# The probability is 0.7 that a person shopping at a certain store spend less than \$20.00. For groups size of 22, find the mean number who spend less than \$20.00

Do they tell you the most probable amount spent? There are an infinite number of combinations of mean amount spent and standard deviation that can result in a 70% probability of spending \$20 or less. You need one additional bit of information to answer the question.

Does adding the word "WILL" help in answering the questions?

Solve the problem: The probability is 0.7 that a person shopping at a certain store "WILL" spend less than \$20.00. For groups size of 22, find the mean number who spend less than \$20.00

## Yes, adding the word "WILL" in the problem statement does help in answering the question. The word "WILL" implies that we are looking for the number of individuals who will spend less than \$20.00, rather than the probability.
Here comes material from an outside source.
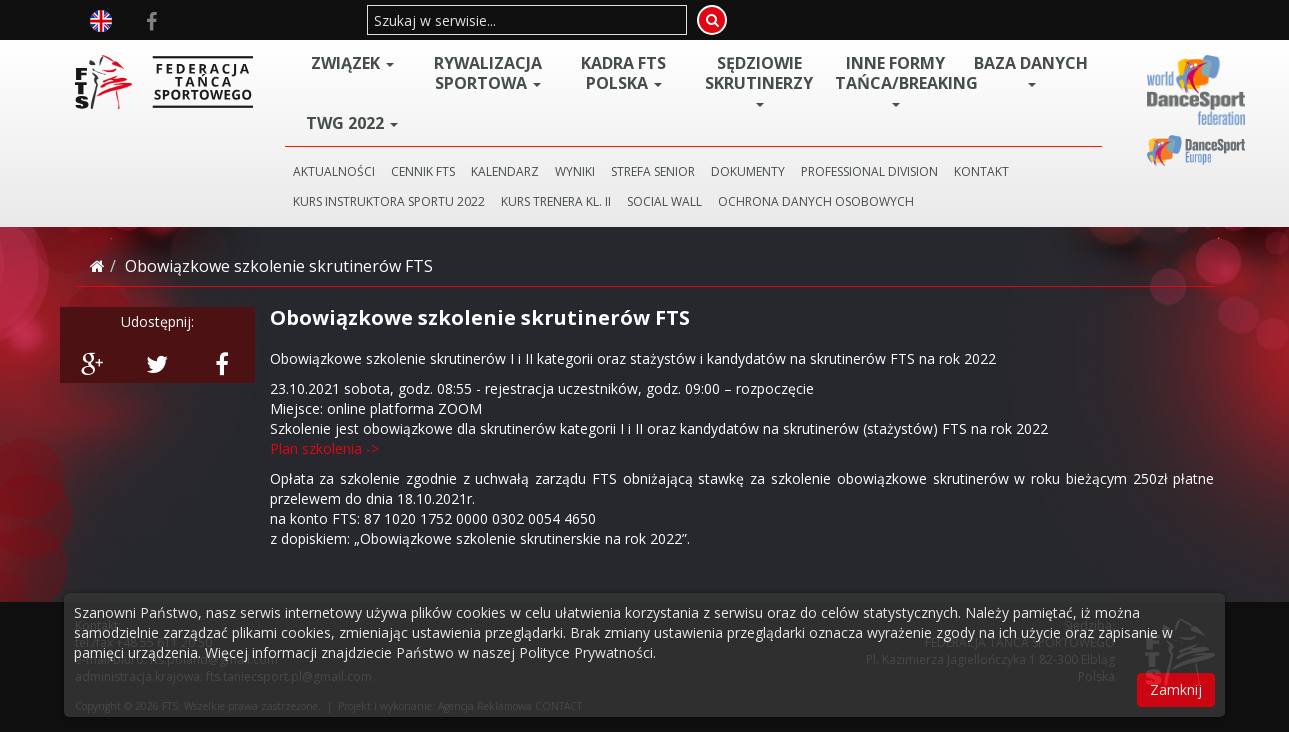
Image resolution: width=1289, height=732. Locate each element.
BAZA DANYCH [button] (1031, 70)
To find the mean number of people who will spend less than \$20.00, we can use the concept of a binomial distribution. In this case, we have a group size of 22, and the probability that an individual will spend less than \$20.00 is given as 0.7.

The mean number of people who will spend less than \$20.00 can be calculated by multiplying the group size by the probability.

Mean = Group size * Probability
Mean = 22 * 0.7
Mean = 15.4

Therefore, the mean number of people who will spend less than \$20.00 in a group size of 22 is 15.4.